Huxley is a Python framework for real-time voice agents you actually own. You bring two things: a persona (who the agent is) and a set of skills (what it can do). Huxley handles everything in between — turn coordination, interruption, proactive speech, audio bridging, focus arbitration.
The result: an agent that listens, thinks, and speaks with the warmth and quickness of a real conversation, not the robotic dispatch of a chatbot reading off a screen.
Quickstart
Five minutes from git clone to talking with your agent.
Concepts
The vocabulary that makes everything else click — persona, skill, turn, side effect.
Build a skill
Teach Huxley to do something new in under fifty lines of Python.
Build a persona
Shape the voice, language, and personality of your agent through one YAML file.

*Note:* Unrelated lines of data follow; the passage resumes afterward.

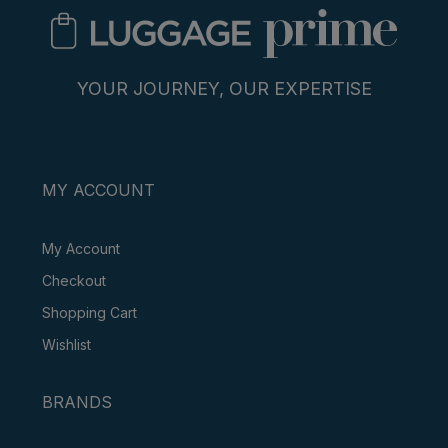
YOUR JOURNEY, OUR EXPERTISE
MY ACCOUNT
My Account
Checkout
Shopping Cart
Wishlist
BRANDS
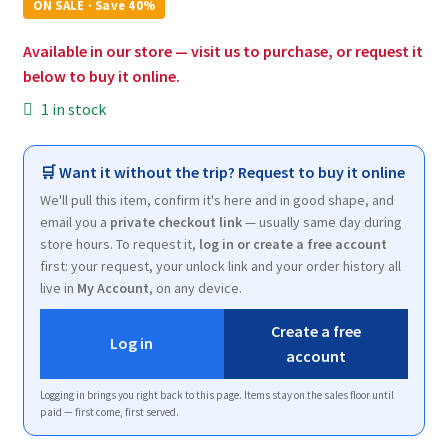
was:
is:
ON SALE · Save 40%
$19.17.
$11.50.
Available in our store — visit us to purchase, or request it
below to buy it online.
1 in stock
🛒 Want it without the trip? Request to buy it online
We'll pull this item, confirm it's here and in good shape, and
email you a
private checkout link
— usually same day during
store hours. To request it,
log in or create a free account
first: your request, your unlock link and your order history all
live in
My Account
, on any device.
Create a free
Log in
account
Logging in brings you right back to this page. Items stay on the sales floor until
paid — first come, first served.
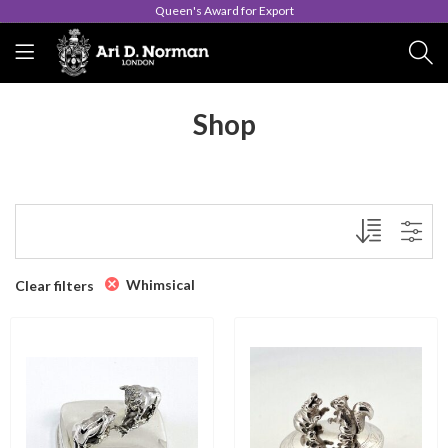
Queen's Award for Export
Shop
Whimsical
Clear filters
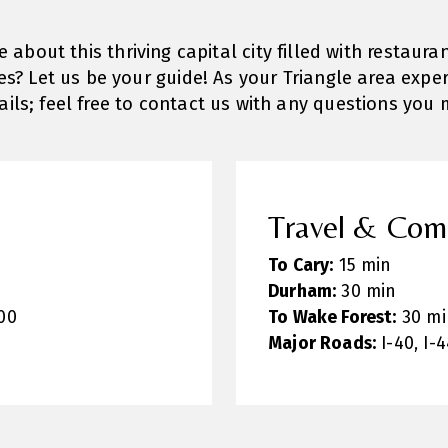
about this thriving capital city filled with restaura
s? Let us be your guide! As your Triangle area exper
tails; feel free to contact us with any questions you 
Travel & Co
To Cary:
15 min
Durham:
30 min
00
To Wake Forest:
30 mi
Major Roads:
I-40, I-4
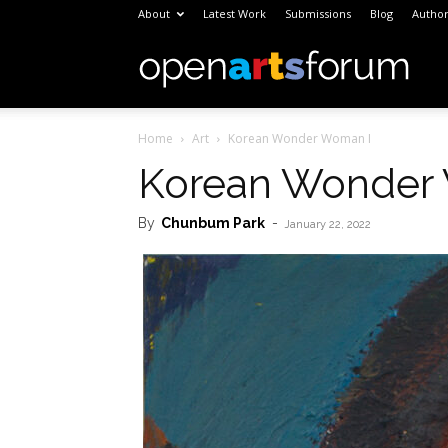
About
Latest Work
Submissions
Blog
Author
Open
Home
Art
Korean Wonder Woman I
Arts
Korean Wonder
By
Chunbum Park
-
Foru
January 22, 2022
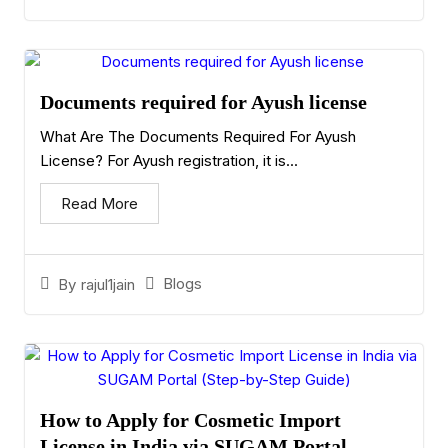
Documents required for Ayush license
What Are The Documents Required For Ayush
License? For Ayush registration, it is...
Read More
Blogs
By
rajul1jain
How to Apply for Cosmetic Import
License in India via SUGAM Portal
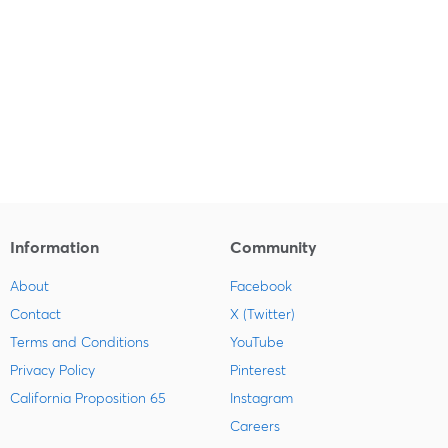
Information
Community
About
Facebook
Contact
X (Twitter)
Terms and Conditions
YouTube
Privacy Policy
Pinterest
California Proposition 65
Instagram
Careers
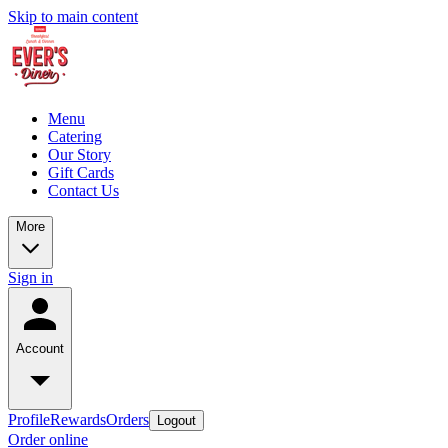
Skip to main content
Menu
Catering
Our Story
Gift Cards
Contact Us
More
Sign in
Account
Profile
Rewards
Orders
Logout
Order online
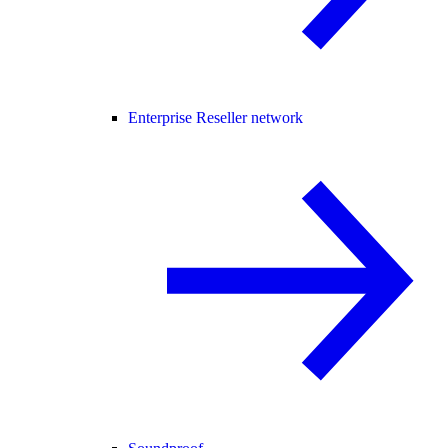
Enterprise Reseller network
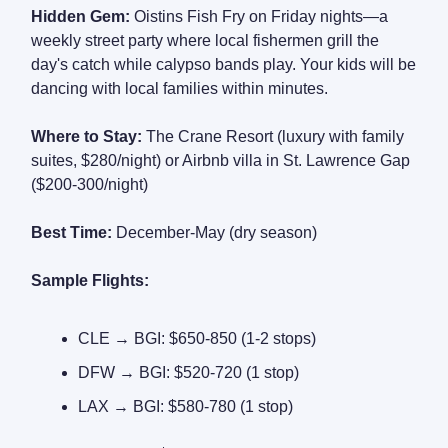
Hidden Gem:
Oistins Fish Fry on Friday nights—a
weekly street party where local fishermen grill the
day's catch while calypso bands play. Your kids will be
dancing with local families within minutes.
Where to Stay:
The Crane Resort (luxury with family
suites, $280/night) or Airbnb villa in St. Lawrence Gap
($200-300/night)
Best Time:
December-May (dry season)
Sample Flights:
CLE → BGI: $650-850 (1-2 stops)
DFW → BGI: $520-720 (1 stop)
LAX → BGI: $580-780 (1 stop)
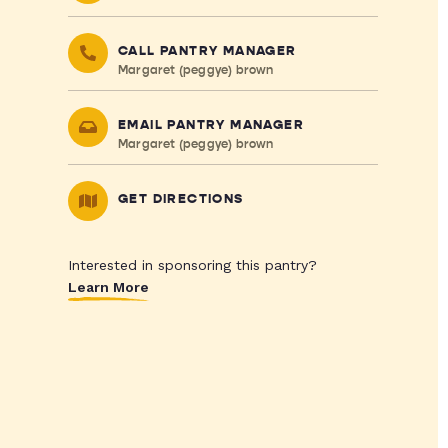
CALL PANTRY MANAGER
Margaret (peggye) brown
EMAIL PANTRY MANAGER
Margaret (peggye) brown
GET DIRECTIONS
Interested in sponsoring this pantry?
Learn More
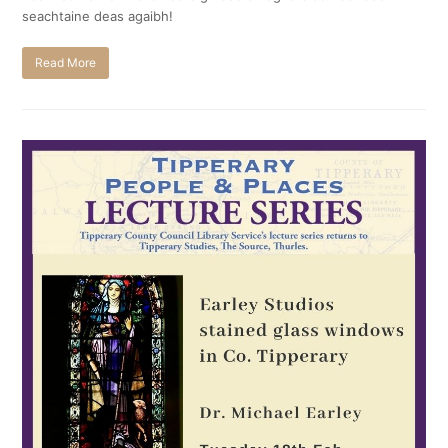
seachtaine deas agaibh!
Read More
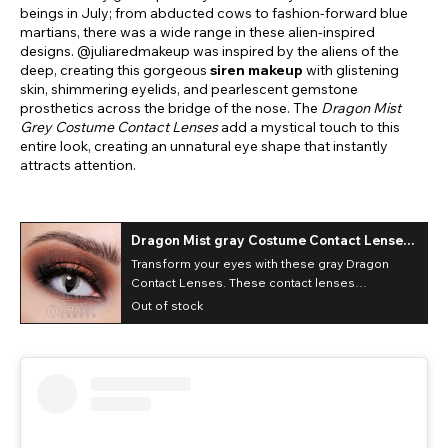
beings in July; from abducted cows to fashion-forward blue
martians, there was a wide range in these alien-inspired
designs. @juliaredmakeup was inspired by the aliens of the
deep, creating this gorgeous
siren makeup
with glistening
skin, shimmering eyelids, and pearlescent gemstone
prosthetics across the bridge of the nose. The
Dragon Mist
Grey Costume Contact Lenses
add a mystical touch to this
entire look, creating an unnatural eye shape that instantly
attracts attention.
Dragon Mist gray Costume Contact Lenses
(Daily)
Transform your eyes with these gray Dragon
Contact Lenses. These contact lenses
completely cover up your natural eye color!
Out of stock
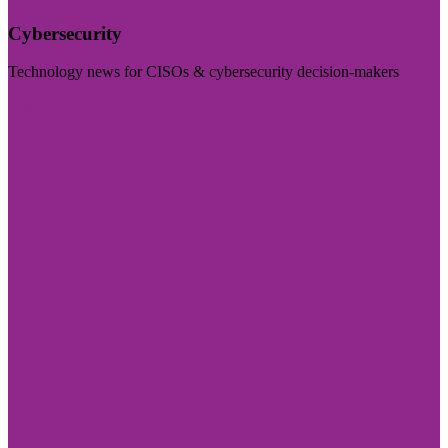
Cybersecurity
Technology news for CISOs & cybersecurity decision-makers
Visit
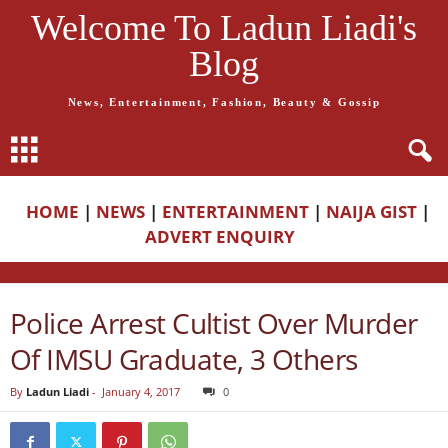
Welcome To Ladun Liadi's
Blog
News, Entertainment, Fashion, Beauty & Gossip
HOME
|
NEWS
|
ENTERTAINMENT
|
NAIJA GIST
|
ADVERT ENQUIRY
Police Arrest Cultist Over Murder
Of IMSU Graduate, 3 Others
By
Ladun Liadi
-
January 4, 2017
0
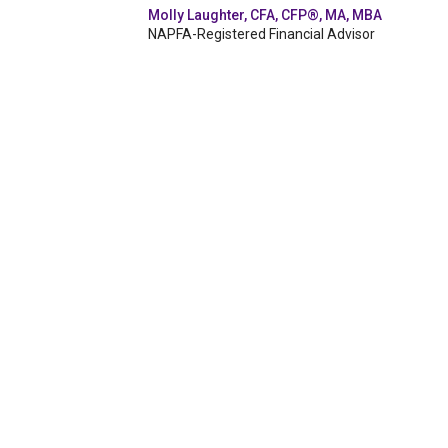
Molly Laughter, CFA, CFP®, MA, MBA
NAPFA-Registered Financial Advisor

What you can build with Huxley
Skills are just Python packages. Anything Python can do, your agent can do — out loud, on demand, in conversation.
Personal content
Audiobooks, music libraries, family photo descriptions, recipes — all retrievable by voice with fuzzy matching built in.
Live information
News, weather, calendars, transit, scores. Cache responses, narrate them in your persona's voice.
Communication
Telegram and similar — make calls, send messages, receive announcements that interrupt politely.
Reminders & alerts
Timers and proactive messages that survive server restarts and respect when the user is busy.
Smart home
Anything with a Python API or HTTP endpoint. Lights, thermostats, robot vacuums.
Whatever you can imagine
The skill protocol is intentionally tiny. If you can write the Python, Huxley can speak it.
Why people pick Huxley
Huxley is opinionated. The opinions matter.
You own the agent. Huxley runs on your hardware. The OpenAI Realtime API call is yours, billed to your key. Skills run in your Python process. No cloud middleman owns your assistant.

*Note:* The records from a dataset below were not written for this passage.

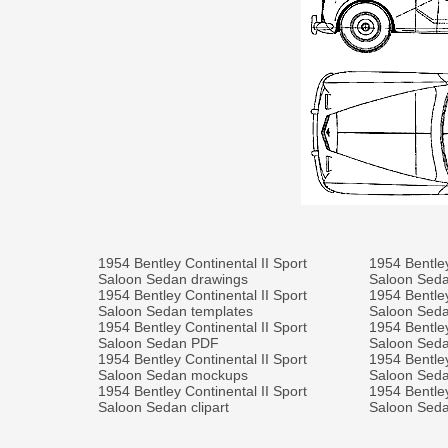
1954 Bentley Continental II Sport
1954 Bentley
Saloon Sedan drawings
Saloon Sed
1954 Bentley Continental II Sport
1954 Bentley
Saloon Sedan templates
Saloon Sed
1954 Bentley Continental II Sport
1954 Bentley
Saloon Sedan PDF
Saloon Seda
1954 Bentley Continental II Sport
1954 Bentley
Saloon Sedan mockups
Saloon Sedan
1954 Bentley Continental II Sport
1954 Bentley
Saloon Sedan clipart
Saloon Seda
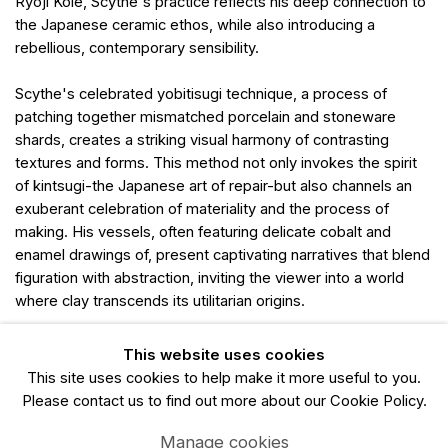
Ryoji Koie, Scythe's practice reflects his deep connection to
the Japanese ceramic ethos, while also introducing a
rebellious, contemporary sensibility.
Scythe's celebrated yobitisugi technique, a process of
patching together mismatched porcelain and stoneware
shards, creates a striking visual harmony of contrasting
textures and forms. This method not only invokes the spirit
of kintsugi-the Japanese art of repair-but also channels an
exuberant celebration of materiality and the process of
making. His vessels, often featuring delicate cobalt and
enamel drawings of, present captivating narratives that blend
figuration with abstraction, inviting the viewer into a world
where clay transcends its utilitarian origins.
With his works exhibited extensively in Japan, New Zealand,
This website uses cookies
and the UK, Scythe's ceramics, with their profound technical
This site uses cookies to help make it more useful to you.
mastery and deeply personal narratives, stand at the
Please contact us to find out more about our Cookie Policy.
intersection of cultural dialogue, craftsmanship, and art.
Manage cookies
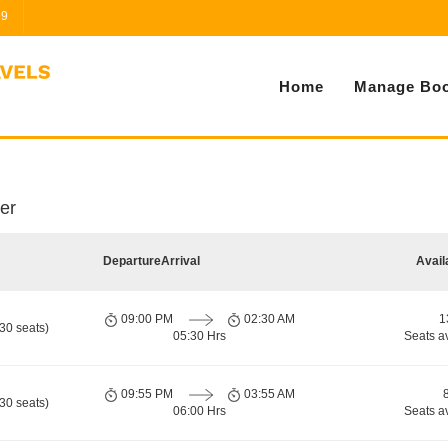
99
Home
Manage Boo
er
Departure
Arrival
Avail
09:00 PM
02:30 AM
1
30 seats)
05:30 Hrs
Seats a
09:55 PM
03:55 AM
30 seats)
06:00 Hrs
Seats a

The framework names mechanisms, not use cases. Words like call, reminder, audiobook, emergency don't appear in the framework — they belong to the skills that implement them. The framework gives you turns, side effects, focus channels, and constraints. You compose products from those primitives.
Audio-first. Every event has an audible trail. Earcons mark beginnings and endings. Failures are spoken, never silent. The target user can be blind and never miss what the agent is doing.
The simplest version of every primitive. A skill is a Python class with a name, a tools list, and a handle method. A persona is a YAML file. A side effect is a dataclass. There are no abstractions for hypothetical future problems.
Pick your path
Just want to try it
Five-minute install, talk to AbuelOS, see what the framework feels like.
Want to run it as my own assistant
Pick a persona, configure it, deploy it on a Raspberry Pi or a laptop or wherever.
Want to extend it with a new skill
Write a Python package, register it via entry points, ship it to the world.
Want to make it mine
Different voice, different language, different personality. One YAML file.
A word on AbuelOS
Throughout the docs you'll see references to AbuelOS — the canonical persona Huxley ships with, designed for a 90-year-old blind Spanish-speaking user. AbuelOS is not the framework. It's one persona, the same way Vercel's example apps aren't Next.js. We use AbuelOS as the running example because it exercises every primitive: long-form audio playback, proactive messages, accessibility-driven design, multilingual prompts, persona-shaped behavior.
If you build a persona that's nothing like AbuelOS — a tutor, a DJ, a kitchen helper, a cycling coach — that's exactly the point.